*Work instructions*: Please write out exactly the lines of the data below from the line holding "r eller andre" through the line holding "が濃くて続きが気になって気になって。 初恋の不器用な恋愛が事細かに描かれ", and leave out the rest.

*Records supplied*:
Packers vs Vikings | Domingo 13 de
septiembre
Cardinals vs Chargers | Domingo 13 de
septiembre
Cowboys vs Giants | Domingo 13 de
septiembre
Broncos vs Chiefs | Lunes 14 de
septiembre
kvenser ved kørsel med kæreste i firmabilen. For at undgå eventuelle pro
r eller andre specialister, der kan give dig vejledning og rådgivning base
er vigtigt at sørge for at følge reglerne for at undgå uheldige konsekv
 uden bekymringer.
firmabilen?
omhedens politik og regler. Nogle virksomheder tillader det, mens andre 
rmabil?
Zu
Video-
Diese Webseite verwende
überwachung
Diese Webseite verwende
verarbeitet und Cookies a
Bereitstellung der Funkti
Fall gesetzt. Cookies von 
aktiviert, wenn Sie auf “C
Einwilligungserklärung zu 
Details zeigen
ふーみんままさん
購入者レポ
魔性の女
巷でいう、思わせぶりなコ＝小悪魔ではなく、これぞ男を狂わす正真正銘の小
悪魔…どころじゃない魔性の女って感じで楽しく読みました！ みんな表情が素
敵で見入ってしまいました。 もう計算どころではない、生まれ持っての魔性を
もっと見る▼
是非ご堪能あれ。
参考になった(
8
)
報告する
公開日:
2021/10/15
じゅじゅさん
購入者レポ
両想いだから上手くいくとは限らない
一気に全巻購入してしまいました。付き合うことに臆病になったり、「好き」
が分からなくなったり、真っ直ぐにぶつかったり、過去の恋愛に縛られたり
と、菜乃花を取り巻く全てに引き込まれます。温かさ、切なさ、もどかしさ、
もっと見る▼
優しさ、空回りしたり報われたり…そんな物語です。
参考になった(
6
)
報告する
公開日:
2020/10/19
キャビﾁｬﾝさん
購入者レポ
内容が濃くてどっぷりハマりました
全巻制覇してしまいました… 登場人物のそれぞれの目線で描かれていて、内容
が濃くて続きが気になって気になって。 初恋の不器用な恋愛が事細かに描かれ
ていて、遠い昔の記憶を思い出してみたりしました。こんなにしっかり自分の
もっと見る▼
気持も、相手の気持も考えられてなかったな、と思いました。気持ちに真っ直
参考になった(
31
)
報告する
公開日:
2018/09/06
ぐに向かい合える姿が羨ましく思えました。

*Task solution*:
r eller andre specialister, der kan give dig vejledning og rådgivning base
er vigtigt at sørge for at følge reglerne for at undgå uheldige konsekv
 uden bekymringer.
firmabilen?
omhedens politik og regler. Nogle virksomheder tillader det, mens andre 
rmabil?
Zu
Video-
Diese Webseite verwende
überwachung
Diese Webseite verwende
verarbeitet und Cookies a
Bereitstellung der Funkti
Fall gesetzt. Cookies von 
aktiviert, wenn Sie auf “C
Einwilligungserklärung zu 
Details zeigen
ふーみんままさん
購入者レポ
魔性の女
巷でいう、思わせぶりなコ＝小悪魔ではなく、これぞ男を狂わす正真正銘の小
悪魔…どころじゃない魔性の女って感じで楽しく読みました！ みんな表情が素
敵で見入ってしまいました。 もう計算どころではない、生まれ持っての魔性を
もっと見る▼
是非ご堪能あれ。
参考になった(
8
)
報告する
公開日:
2021/10/15
じゅじゅさん
購入者レポ
両想いだから上手くいくとは限らない
一気に全巻購入してしまいました。付き合うことに臆病になったり、「好き」
が分からなくなったり、真っ直ぐにぶつかったり、過去の恋愛に縛られたり
と、菜乃花を取り巻く全てに引き込まれます。温かさ、切なさ、もどかしさ、
もっと見る▼
優しさ、空回りしたり報われたり…そんな物語です。
参考になった(
6
)
報告する
公開日:
2020/10/19
キャビﾁｬﾝさん
購入者レポ
内容が濃くてどっぷりハマりました
全巻制覇してしまいました… 登場人物のそれぞれの目線で描かれていて、内容
が濃くて続きが気になって気になって。 初恋の不器用な恋愛が事細かに描かれ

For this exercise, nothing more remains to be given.